### ASSIGNMENT
Repeat word for word the lines from the one containing "Outline anything matching" to the end of the material below, and leave all pictures out.

⁂

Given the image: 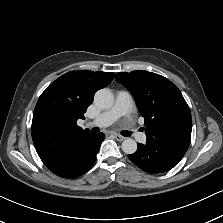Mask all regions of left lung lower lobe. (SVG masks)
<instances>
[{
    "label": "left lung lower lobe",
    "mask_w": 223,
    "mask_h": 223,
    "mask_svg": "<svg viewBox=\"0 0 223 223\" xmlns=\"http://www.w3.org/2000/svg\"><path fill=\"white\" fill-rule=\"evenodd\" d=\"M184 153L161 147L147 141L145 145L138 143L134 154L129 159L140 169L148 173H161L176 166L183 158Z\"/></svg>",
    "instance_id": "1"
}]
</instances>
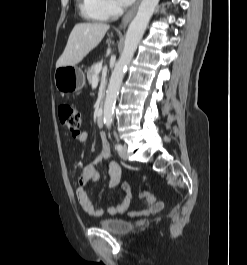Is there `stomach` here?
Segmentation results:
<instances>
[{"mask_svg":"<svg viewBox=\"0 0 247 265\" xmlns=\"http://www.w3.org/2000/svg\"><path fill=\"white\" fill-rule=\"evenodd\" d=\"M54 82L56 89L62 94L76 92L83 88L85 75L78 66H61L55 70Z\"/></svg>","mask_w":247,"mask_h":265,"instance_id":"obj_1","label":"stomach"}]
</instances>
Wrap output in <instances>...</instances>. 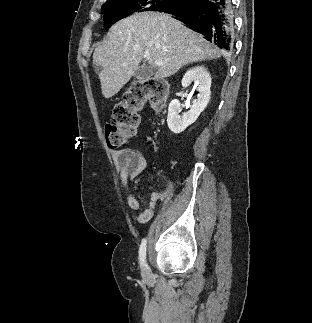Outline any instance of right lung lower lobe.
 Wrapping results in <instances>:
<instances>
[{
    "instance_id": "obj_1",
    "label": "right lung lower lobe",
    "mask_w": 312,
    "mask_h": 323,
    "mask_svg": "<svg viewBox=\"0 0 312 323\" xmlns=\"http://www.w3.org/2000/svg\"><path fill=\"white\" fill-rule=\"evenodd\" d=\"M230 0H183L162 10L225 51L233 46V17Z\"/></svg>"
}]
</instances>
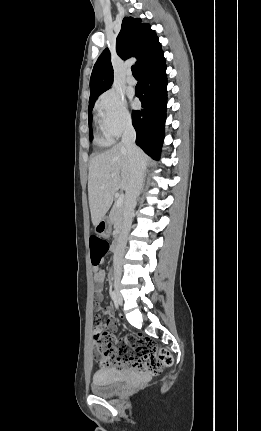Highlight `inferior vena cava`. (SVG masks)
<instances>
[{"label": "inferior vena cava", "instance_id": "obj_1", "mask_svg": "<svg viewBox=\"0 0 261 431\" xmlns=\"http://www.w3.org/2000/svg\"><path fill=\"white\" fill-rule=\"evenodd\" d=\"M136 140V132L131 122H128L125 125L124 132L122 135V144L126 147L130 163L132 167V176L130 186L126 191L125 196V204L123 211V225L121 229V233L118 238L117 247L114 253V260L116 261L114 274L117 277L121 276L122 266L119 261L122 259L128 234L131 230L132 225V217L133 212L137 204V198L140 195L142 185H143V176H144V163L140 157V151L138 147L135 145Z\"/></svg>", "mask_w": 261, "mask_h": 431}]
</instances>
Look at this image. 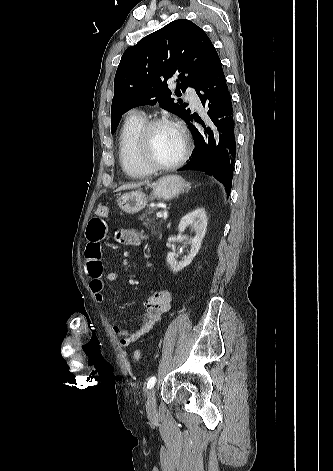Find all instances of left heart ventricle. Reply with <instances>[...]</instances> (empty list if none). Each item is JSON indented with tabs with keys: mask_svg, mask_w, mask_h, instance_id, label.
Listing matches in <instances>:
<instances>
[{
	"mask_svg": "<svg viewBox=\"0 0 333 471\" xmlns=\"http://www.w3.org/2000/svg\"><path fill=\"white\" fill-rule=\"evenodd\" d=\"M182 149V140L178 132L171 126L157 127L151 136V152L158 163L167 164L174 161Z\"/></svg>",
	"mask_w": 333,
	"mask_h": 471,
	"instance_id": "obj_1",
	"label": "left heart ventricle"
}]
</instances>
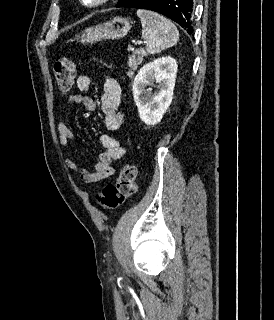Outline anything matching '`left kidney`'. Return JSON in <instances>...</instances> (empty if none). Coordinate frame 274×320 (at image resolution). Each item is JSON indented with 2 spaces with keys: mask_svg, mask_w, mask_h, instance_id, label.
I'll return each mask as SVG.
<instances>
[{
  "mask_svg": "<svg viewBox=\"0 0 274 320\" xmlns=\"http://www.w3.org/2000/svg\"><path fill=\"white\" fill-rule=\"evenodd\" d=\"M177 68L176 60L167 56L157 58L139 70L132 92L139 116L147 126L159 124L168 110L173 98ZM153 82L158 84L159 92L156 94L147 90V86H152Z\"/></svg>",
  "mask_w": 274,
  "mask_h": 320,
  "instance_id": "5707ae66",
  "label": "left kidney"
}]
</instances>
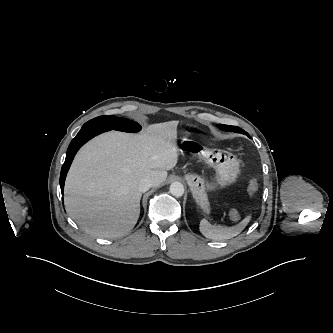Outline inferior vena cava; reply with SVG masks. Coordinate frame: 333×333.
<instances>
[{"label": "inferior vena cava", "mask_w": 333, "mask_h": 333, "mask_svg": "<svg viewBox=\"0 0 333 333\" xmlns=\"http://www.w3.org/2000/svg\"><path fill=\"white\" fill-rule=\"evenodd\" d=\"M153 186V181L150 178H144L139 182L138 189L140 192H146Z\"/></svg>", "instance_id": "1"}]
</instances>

⁂

### OUTPUT BELOW
Outline anything matching '`left kidney`'. Return JSON in <instances>...</instances> (empty if none). Coordinate frame 274×320 (at image resolution). Each item is JSON indented with 2 spaces with keys: mask_svg, mask_w, mask_h, instance_id, label.
I'll return each mask as SVG.
<instances>
[{
  "mask_svg": "<svg viewBox=\"0 0 274 320\" xmlns=\"http://www.w3.org/2000/svg\"><path fill=\"white\" fill-rule=\"evenodd\" d=\"M177 68L176 60L167 56L157 58L139 70L132 92L139 116L147 126L159 124L168 110L173 98ZM153 82L158 84L159 92L156 94L147 90V86H152Z\"/></svg>",
  "mask_w": 274,
  "mask_h": 320,
  "instance_id": "5707ae66",
  "label": "left kidney"
}]
</instances>
Outline inferior vena cava; reply with SVG masks. Coordinate frame: 333×333.
<instances>
[{"label": "inferior vena cava", "mask_w": 333, "mask_h": 333, "mask_svg": "<svg viewBox=\"0 0 333 333\" xmlns=\"http://www.w3.org/2000/svg\"><path fill=\"white\" fill-rule=\"evenodd\" d=\"M153 186V181L150 178H144L139 182L138 189L140 192H146Z\"/></svg>", "instance_id": "1"}]
</instances>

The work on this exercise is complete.